What is RG Platform¶
RG Platform is a fleet-management system for remote IP-enabled devices: any hardware that exposes a web management dashboard, an internal API, or neither. It reaches those devices behind CGNAT and firewalls using outbound-only reverse tunnels, represents each one under a single vendor-neutral device shadow, and runs the whole fleet on regionally distributed clusters that stay operational without the cloud.
RemoteGenius (RG Platform) is a fleet-management platform for remote IP-enabled devices — anything with a web management dashboard or an internal API, from network appliances and industrial controllers to cameras and sensors — that reaches hardware behind CGNAT and strict firewalls using outbound-only reverse tunnels, unifies mixed-vendor fleets under one device-shadow schema, and runs on a regionally distributed, air-gap-capable cluster architecture.
What counts as a manageable device¶
A manageable device is any IP-enabled endpoint in one of three integration states. A device with an internal API is fully integrated: an adapter speaks that API and maps its settings into the device shadow. A device with only a web GUI is partially integrated: an adapter handles what the API exposes, and operators reach the rest through native GUI access tunneled by the platform. A device with neither — a closed or legacy endpoint — is represented through an RG Bridge in appliance form factor that fronts it over Ethernet. There is no "unsupported" tier: every IP device fits one of these states.

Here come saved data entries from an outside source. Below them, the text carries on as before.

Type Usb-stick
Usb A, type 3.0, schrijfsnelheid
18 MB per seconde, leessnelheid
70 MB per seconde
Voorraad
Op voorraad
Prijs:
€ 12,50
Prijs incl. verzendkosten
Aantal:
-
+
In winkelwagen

The device's own management interface (HTTP, typically bound to 127.0.0.1 on the device) is what the platform tunnels; its API is what an adapter normalizes.
Problem: networks you cannot reach inbound¶
Most remote devices sit behind CGNAT, cellular links, or firewalls the operator does not administer, so no inbound connection can reach them. RG's mechanism is outbound-only connectivity: the device initiates a single encrypted connection outward to its cluster and holds it open. The platform never listens for an inbound connection at the edge, needs no port forwarding, no public IP, and no VPN. The outcome is that a device appears in the dashboard after pairing regardless of the network it lives on, and the site owner exposes nothing.
Problem: mixed-vendor fleets without per-SKU integrations¶
Fleets accumulate hardware from many vendors, models, and firmware revisions, and building a bespoke integration per SKU does not scale. RG's mechanism is the device shadow plus adapters: one canonical schema describes settings, reported state, supported actions, and firmware for every device, while a per-device adapter translates that schema to and from each device's native representation. The outcome is that bulk changes, drift detection, and parity reporting run uniformly across unrelated hardware, and adding a model means adding one adapter, not a new control surface.
Problem: surviving cloud outages¶
A fleet whose control plane depends on continuous cloud reachability stops working the moment the cloud does. RG's mechanism is the autonomous RG Cluster: each regional cluster owns its devices, pairing, tunnels, adapters, telemetry, RBAC, and audit locally, and continues to operate when the cloud layer is unreachable or absent. The cloud is a global control plane for accounts and cluster registry, not a runtime dependency on the device data path. The outcome is local-first operation: pairing, control, and audit keep working through a cloud outage or a permanent air gap.
Problem: tenant isolation and compliance¶
Shared infrastructure and regulated environments both require that one tenant can never observe or reach another, and that every consequential action is provable. RG's mechanism is tenant isolation enforced at the query, allocation, and audit layers — not the UI — combined with an investigation-grade audit trail written transactionally with each action. Cross-tenant lookups return enumeration-resistant "not found". The outcome is that managed-service providers can host many customers on one cluster, and regulated operators can run a private or air-gapped cluster with a complete local record.